Please print each record below exactly as it is written.
*** Opening of EXERCISE INPUTS ***
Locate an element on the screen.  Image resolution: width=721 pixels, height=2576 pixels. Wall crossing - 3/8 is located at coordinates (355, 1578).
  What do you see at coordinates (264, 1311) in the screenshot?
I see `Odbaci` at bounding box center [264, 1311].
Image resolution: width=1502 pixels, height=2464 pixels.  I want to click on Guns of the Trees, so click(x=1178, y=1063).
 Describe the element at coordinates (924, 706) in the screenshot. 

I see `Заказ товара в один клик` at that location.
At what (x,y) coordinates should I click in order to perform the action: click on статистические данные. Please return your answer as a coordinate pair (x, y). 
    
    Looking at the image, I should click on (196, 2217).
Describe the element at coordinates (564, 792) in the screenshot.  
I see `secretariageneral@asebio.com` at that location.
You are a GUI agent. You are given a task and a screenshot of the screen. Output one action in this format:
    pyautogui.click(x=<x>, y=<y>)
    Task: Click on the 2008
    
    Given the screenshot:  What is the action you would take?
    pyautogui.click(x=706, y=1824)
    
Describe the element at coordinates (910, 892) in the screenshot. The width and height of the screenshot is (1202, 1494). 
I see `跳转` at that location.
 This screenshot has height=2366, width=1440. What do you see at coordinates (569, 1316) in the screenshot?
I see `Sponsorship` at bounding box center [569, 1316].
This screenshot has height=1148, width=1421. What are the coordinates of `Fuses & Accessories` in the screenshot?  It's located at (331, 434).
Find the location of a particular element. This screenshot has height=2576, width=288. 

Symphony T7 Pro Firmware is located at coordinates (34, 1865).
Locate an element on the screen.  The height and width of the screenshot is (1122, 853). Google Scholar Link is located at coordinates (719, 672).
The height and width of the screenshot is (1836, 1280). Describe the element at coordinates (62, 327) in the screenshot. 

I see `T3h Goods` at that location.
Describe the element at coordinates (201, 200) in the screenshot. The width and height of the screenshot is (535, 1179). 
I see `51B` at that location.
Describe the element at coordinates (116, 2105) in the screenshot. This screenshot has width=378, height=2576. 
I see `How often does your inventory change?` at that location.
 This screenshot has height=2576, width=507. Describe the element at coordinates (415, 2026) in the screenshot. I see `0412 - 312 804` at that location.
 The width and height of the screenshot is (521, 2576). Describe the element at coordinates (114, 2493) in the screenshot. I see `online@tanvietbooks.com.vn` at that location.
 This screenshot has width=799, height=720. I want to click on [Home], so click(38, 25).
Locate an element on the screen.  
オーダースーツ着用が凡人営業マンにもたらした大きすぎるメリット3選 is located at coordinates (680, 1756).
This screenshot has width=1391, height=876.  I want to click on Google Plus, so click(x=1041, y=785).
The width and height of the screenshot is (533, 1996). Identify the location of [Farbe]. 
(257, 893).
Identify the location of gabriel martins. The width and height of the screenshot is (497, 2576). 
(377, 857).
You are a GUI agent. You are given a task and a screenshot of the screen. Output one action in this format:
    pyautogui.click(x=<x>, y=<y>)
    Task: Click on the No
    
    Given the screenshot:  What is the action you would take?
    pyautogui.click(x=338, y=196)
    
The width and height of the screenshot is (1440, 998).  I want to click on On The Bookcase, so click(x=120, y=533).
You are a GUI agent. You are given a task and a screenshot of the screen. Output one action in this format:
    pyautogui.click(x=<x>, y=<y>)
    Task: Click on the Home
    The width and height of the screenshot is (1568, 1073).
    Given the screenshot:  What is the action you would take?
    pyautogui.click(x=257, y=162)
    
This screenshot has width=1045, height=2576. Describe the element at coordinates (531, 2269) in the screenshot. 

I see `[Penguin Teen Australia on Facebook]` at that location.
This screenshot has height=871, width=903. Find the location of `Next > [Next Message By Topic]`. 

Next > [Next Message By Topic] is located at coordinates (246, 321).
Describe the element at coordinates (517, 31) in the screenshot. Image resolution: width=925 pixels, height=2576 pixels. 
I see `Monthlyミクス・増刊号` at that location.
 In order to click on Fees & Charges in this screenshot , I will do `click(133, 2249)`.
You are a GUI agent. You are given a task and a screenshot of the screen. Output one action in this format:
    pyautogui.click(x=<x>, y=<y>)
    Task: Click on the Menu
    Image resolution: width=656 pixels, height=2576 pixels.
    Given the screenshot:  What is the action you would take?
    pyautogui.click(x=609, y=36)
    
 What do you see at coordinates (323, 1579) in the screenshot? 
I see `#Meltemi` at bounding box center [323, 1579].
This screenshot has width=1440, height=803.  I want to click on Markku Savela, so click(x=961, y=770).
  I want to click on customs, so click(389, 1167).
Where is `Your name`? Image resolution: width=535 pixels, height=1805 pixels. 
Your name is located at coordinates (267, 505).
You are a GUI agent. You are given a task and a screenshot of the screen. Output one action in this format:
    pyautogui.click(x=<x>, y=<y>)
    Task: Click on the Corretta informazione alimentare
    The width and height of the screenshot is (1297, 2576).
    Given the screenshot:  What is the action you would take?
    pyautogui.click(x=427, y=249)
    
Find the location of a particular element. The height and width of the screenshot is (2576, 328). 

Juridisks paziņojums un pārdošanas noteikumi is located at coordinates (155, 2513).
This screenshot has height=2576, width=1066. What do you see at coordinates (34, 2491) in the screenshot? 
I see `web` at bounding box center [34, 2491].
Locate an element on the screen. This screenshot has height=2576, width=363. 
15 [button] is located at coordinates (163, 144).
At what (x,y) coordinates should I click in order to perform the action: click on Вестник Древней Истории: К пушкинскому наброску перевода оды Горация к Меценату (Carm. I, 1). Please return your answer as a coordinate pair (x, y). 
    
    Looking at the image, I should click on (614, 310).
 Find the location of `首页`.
*** Close of EXERCISE INPUTS ***
◆ EXERCISE ANSWER ◆
Locate an element on the screen.  Image resolution: width=721 pixels, height=2576 pixels. Wall crossing - 3/8 is located at coordinates (355, 1578).
  What do you see at coordinates (264, 1311) in the screenshot?
I see `Odbaci` at bounding box center [264, 1311].
Image resolution: width=1502 pixels, height=2464 pixels.  I want to click on Guns of the Trees, so click(x=1178, y=1063).
 Describe the element at coordinates (924, 706) in the screenshot. 

I see `Заказ товара в один клик` at that location.
At what (x,y) coordinates should I click in order to perform the action: click on статистические данные. Please return your answer as a coordinate pair (x, y). 
    
    Looking at the image, I should click on (196, 2217).
Describe the element at coordinates (564, 792) in the screenshot.  
I see `secretariageneral@asebio.com` at that location.
You are a GUI agent. You are given a task and a screenshot of the screen. Output one action in this format:
    pyautogui.click(x=<x>, y=<y>)
    Task: Click on the 2008
    
    Given the screenshot:  What is the action you would take?
    pyautogui.click(x=706, y=1824)
    
Describe the element at coordinates (910, 892) in the screenshot. The width and height of the screenshot is (1202, 1494). 
I see `跳转` at that location.
 This screenshot has height=2366, width=1440. What do you see at coordinates (569, 1316) in the screenshot?
I see `Sponsorship` at bounding box center [569, 1316].
This screenshot has height=1148, width=1421. What are the coordinates of `Fuses & Accessories` in the screenshot?  It's located at (331, 434).
Find the location of a particular element. This screenshot has height=2576, width=288. 

Symphony T7 Pro Firmware is located at coordinates (34, 1865).
Locate an element on the screen.  The height and width of the screenshot is (1122, 853). Google Scholar Link is located at coordinates (719, 672).
The height and width of the screenshot is (1836, 1280). Describe the element at coordinates (62, 327) in the screenshot. 

I see `T3h Goods` at that location.
Describe the element at coordinates (201, 200) in the screenshot. The width and height of the screenshot is (535, 1179). 
I see `51B` at that location.
Describe the element at coordinates (116, 2105) in the screenshot. This screenshot has width=378, height=2576. 
I see `How often does your inventory change?` at that location.
 This screenshot has height=2576, width=507. Describe the element at coordinates (415, 2026) in the screenshot. I see `0412 - 312 804` at that location.
 The width and height of the screenshot is (521, 2576). Describe the element at coordinates (114, 2493) in the screenshot. I see `online@tanvietbooks.com.vn` at that location.
 This screenshot has width=799, height=720. I want to click on [Home], so click(38, 25).
Locate an element on the screen.  
オーダースーツ着用が凡人営業マンにもたらした大きすぎるメリット3選 is located at coordinates (680, 1756).
This screenshot has width=1391, height=876.  I want to click on Google Plus, so click(x=1041, y=785).
The width and height of the screenshot is (533, 1996). Identify the location of [Farbe]. 
(257, 893).
Identify the location of gabriel martins. The width and height of the screenshot is (497, 2576). 
(377, 857).
You are a GUI agent. You are given a task and a screenshot of the screen. Output one action in this format:
    pyautogui.click(x=<x>, y=<y>)
    Task: Click on the No
    
    Given the screenshot:  What is the action you would take?
    pyautogui.click(x=338, y=196)
    
The width and height of the screenshot is (1440, 998).  I want to click on On The Bookcase, so click(x=120, y=533).
You are a GUI agent. You are given a task and a screenshot of the screen. Output one action in this format:
    pyautogui.click(x=<x>, y=<y>)
    Task: Click on the Home
    The width and height of the screenshot is (1568, 1073).
    Given the screenshot:  What is the action you would take?
    pyautogui.click(x=257, y=162)
    
This screenshot has width=1045, height=2576. Describe the element at coordinates (531, 2269) in the screenshot. 

I see `[Penguin Teen Australia on Facebook]` at that location.
This screenshot has height=871, width=903. Find the location of `Next > [Next Message By Topic]`. 

Next > [Next Message By Topic] is located at coordinates (246, 321).
Describe the element at coordinates (517, 31) in the screenshot. Image resolution: width=925 pixels, height=2576 pixels. 
I see `Monthlyミクス・増刊号` at that location.
 In order to click on Fees & Charges in this screenshot , I will do `click(133, 2249)`.
You are a GUI agent. You are given a task and a screenshot of the screen. Output one action in this format:
    pyautogui.click(x=<x>, y=<y>)
    Task: Click on the Menu
    Image resolution: width=656 pixels, height=2576 pixels.
    Given the screenshot:  What is the action you would take?
    pyautogui.click(x=609, y=36)
    
 What do you see at coordinates (323, 1579) in the screenshot? 
I see `#Meltemi` at bounding box center [323, 1579].
This screenshot has width=1440, height=803.  I want to click on Markku Savela, so click(x=961, y=770).
  I want to click on customs, so click(389, 1167).
Where is `Your name`? Image resolution: width=535 pixels, height=1805 pixels. 
Your name is located at coordinates (267, 505).
You are a GUI agent. You are given a task and a screenshot of the screen. Output one action in this format:
    pyautogui.click(x=<x>, y=<y>)
    Task: Click on the Corretta informazione alimentare
    The width and height of the screenshot is (1297, 2576).
    Given the screenshot:  What is the action you would take?
    pyautogui.click(x=427, y=249)
    
Find the location of a particular element. The height and width of the screenshot is (2576, 328). 

Juridisks paziņojums un pārdošanas noteikumi is located at coordinates (155, 2513).
This screenshot has height=2576, width=1066. What do you see at coordinates (34, 2491) in the screenshot? 
I see `web` at bounding box center [34, 2491].
Locate an element on the screen. This screenshot has height=2576, width=363. 
15 [button] is located at coordinates (163, 144).
At what (x,y) coordinates should I click in order to perform the action: click on Вестник Древней Истории: К пушкинскому наброску перевода оды Горация к Меценату (Carm. I, 1). Please return your answer as a coordinate pair (x, y). 
    
    Looking at the image, I should click on (614, 310).
 Find the location of `首页`.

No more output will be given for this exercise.